PS:T, and its inspiration in the console Shadowrun, are both great. But I have to say that my absolute favorite is probably Lufia and the Fortress of Doom.
Obviously on any metric other than the immediate impact of the intro, it loses, but the intro is GOAT. \
(1) It has this cold open that starts when you boot the game the first time.

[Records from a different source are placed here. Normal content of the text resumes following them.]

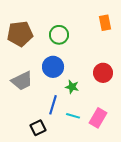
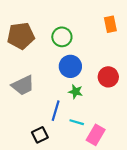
blue circle: (53, 67) -> (70, 66), moved
pink rectangle: (98, 118) -> (96, 135), moved

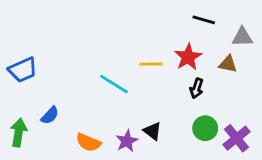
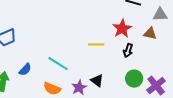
yellow line: (151, 64) -> (96, 45), moved
cyan line: (114, 84) -> (58, 64), moved

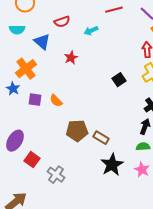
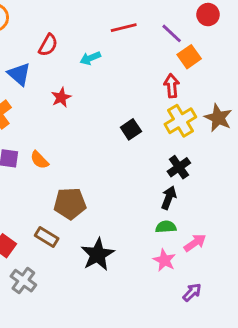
red semicircle: (62, 22) -> (48, 45), turned -42
brown rectangle: (101, 138) -> (47, 237), moved
black star: (112, 165) -> (98, 254), moved
gray cross: (56, 175) -> (23, 281), moved

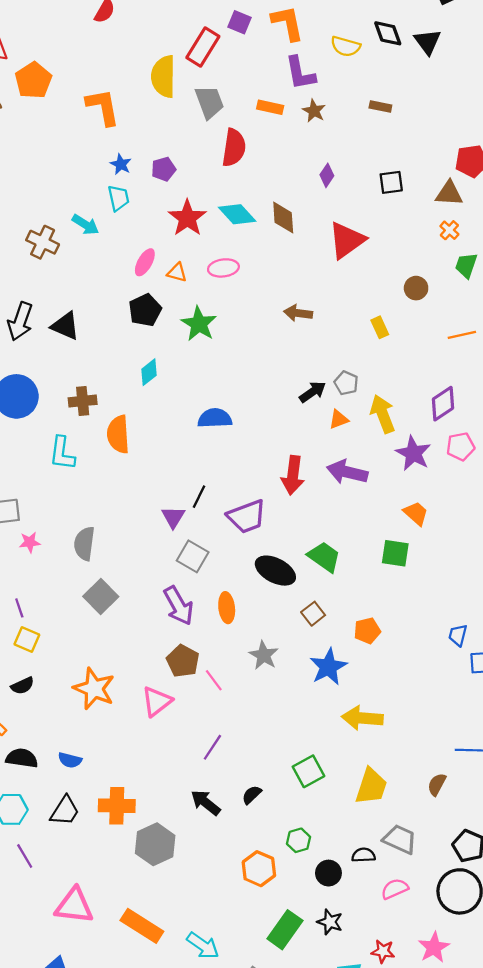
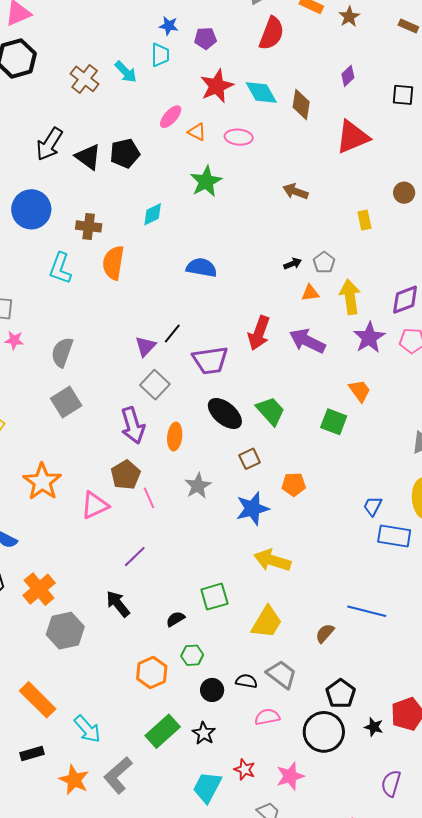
blue star: (121, 164) -> (169, 26), turned -30
black pentagon: (145, 310) -> (125, 153), moved
black arrow: (313, 392) -> (293, 264), size x0.7
black semicircle: (252, 795) -> (175, 619), moved
orange cross: (117, 806) -> (39, 589), turned 36

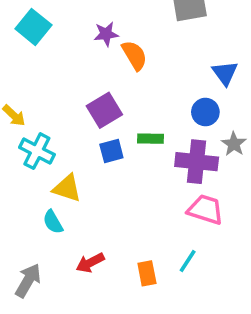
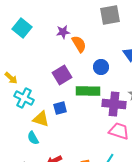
blue circle: (205, 112) -> (101, 67), moved
green rectangle: (150, 139) -> (88, 91), size x1.6
blue square: (111, 151) -> (60, 108), moved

The music is fantastic. The visuals are solid. The first lines are themselves a masterpiece of economy: "Without warning the island suddenly appeared in the sky." You might argue that "suddenly" and "without warning" are duplicative, but aside from that, it is just perfect. There is an island, it's obviously bad (else why would you need a warning), and it's in the sky. "Four foul and wicked beings claimed it for themselves." Again, brilliant. The alliterative "four foul" is great, but it's also just sufficient to set the stage. There are four bosses you have to worry about. They're bad guys. They're not nuanced angsty teens, they are "foul and wicked beings." The rest of the text is mediocre, but the last line is strong enough to end on: "In desperation, the people called on their bravest fighters: Artea, Guy, Maxim, and Selan." Again, everything you need to know about those characters.
My only grievance is that it is
slightly too slow. Each line stays on the screen for a little too long, overstaying their welcome.

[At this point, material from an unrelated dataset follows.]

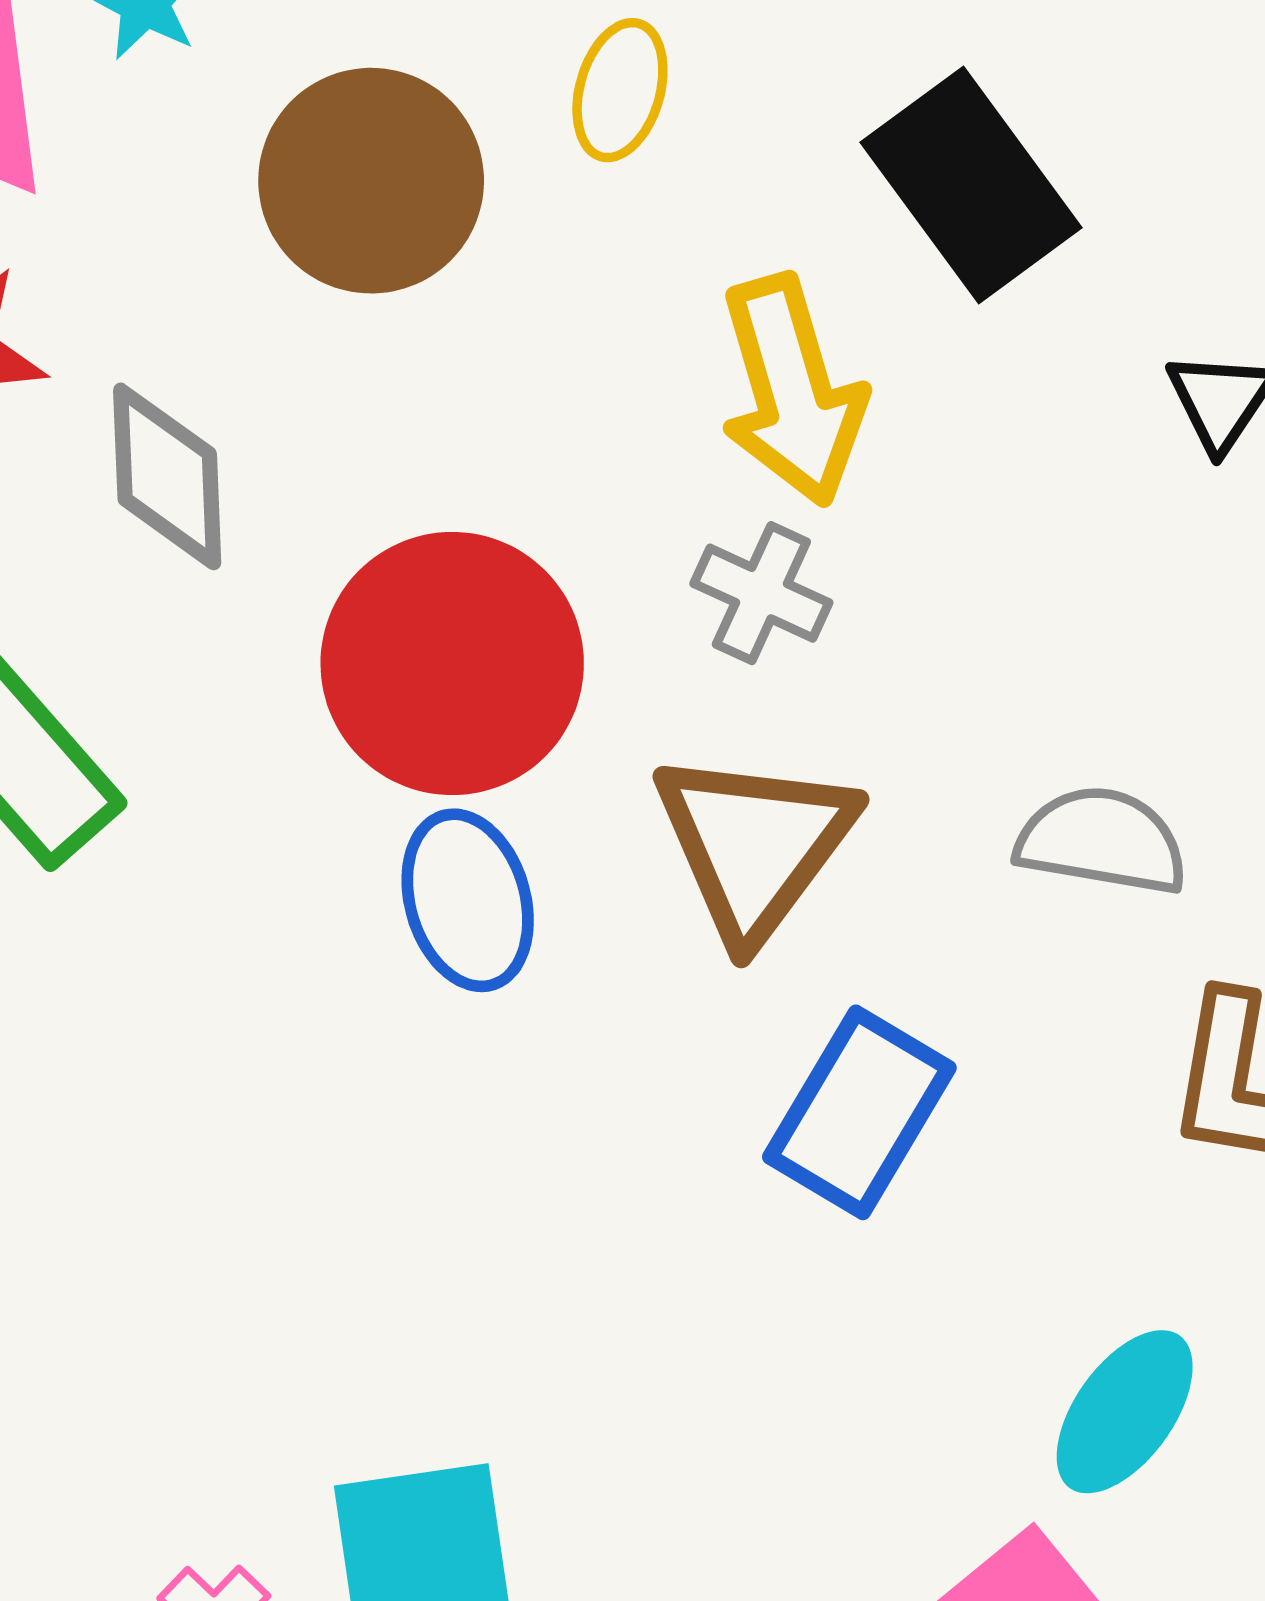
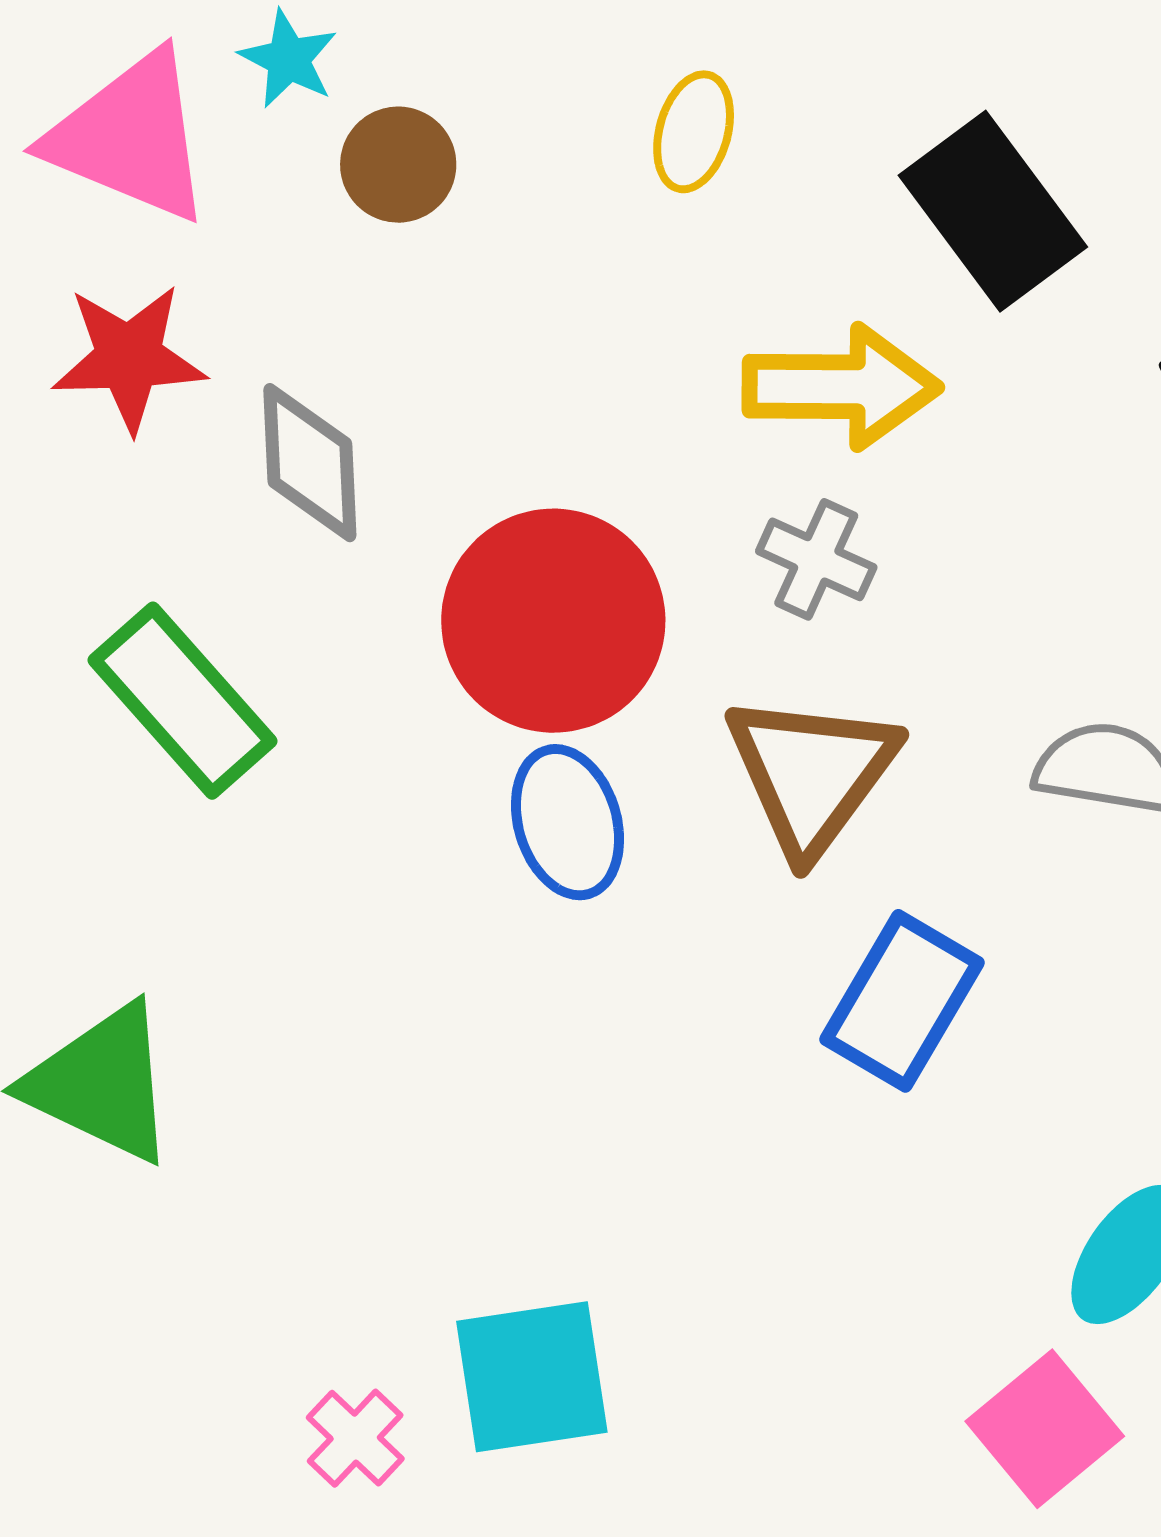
brown circle: (371, 181) -> (398, 165), moved, size x0.6
yellow arrow: (792, 391) -> (841, 387), turned -73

(2) It then cuts from the intro to a
second cold open, in media res, of those four heroes, who are highly leveled, super powerful warriors.
The music is even better than the last, and a complete mood shift from "epic but oppressing" to "epic and exhorting." The use of the black screen for the dialogue is very clever. The dialogue isn't particularly good, but for the standard of 90s jRPGs, not especially bad. The use of an in-game spell for narrative purposes is clever.

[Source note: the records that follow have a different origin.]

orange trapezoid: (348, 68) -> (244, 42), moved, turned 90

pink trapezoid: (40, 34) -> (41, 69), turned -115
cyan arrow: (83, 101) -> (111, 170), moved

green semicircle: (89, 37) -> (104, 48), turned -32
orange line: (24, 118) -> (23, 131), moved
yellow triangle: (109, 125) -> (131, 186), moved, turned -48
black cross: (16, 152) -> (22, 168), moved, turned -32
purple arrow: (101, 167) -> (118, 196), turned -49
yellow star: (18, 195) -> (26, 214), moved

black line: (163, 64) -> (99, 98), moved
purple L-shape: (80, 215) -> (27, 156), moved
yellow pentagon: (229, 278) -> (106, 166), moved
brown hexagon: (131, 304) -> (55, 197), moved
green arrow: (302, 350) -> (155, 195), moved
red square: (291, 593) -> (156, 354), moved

(4) You then go through the first dungeon, which is a perfectly serviceable old jRPG dungeon. Significantly, because you start very high level, the "tutorial" aspect of this is that you can do everything you'll ever get to do in the game right away, but you're strong enough that you're not getting killed by the first enemy you meet. There's no handholding, but there's a de facto safety net of lots of HP/MP.
(5) You then fight
and defeat the end bosses.
But the lead two heroes are cut off and doomed in their final victory. "Thus the battle ended." The game then cuts forward 90 years, and you start as a new character at level 1. But the events of the prologue turn out to be the subject matter of the whole game -- the consequences of the past, etc.
* * *
To repeat, I don't think Lufia's intro is better designed, prettier, more fun, better written, or nicer sounding than PS:T's in the sense of some objective standard of good RPG design. But purely on the metric of an intro's effectiveness
as an intro, I think it is probably the best. (Incidentally, I copied it shamelessly for the
start of Infinity.) The rest of Lufia is pretty mediocre. The art and sound are fine, as jRPGs go, but it's super grindy and has a very high random combat encounter rate and a very slow walking speed, all of which combine to make it pretty lame.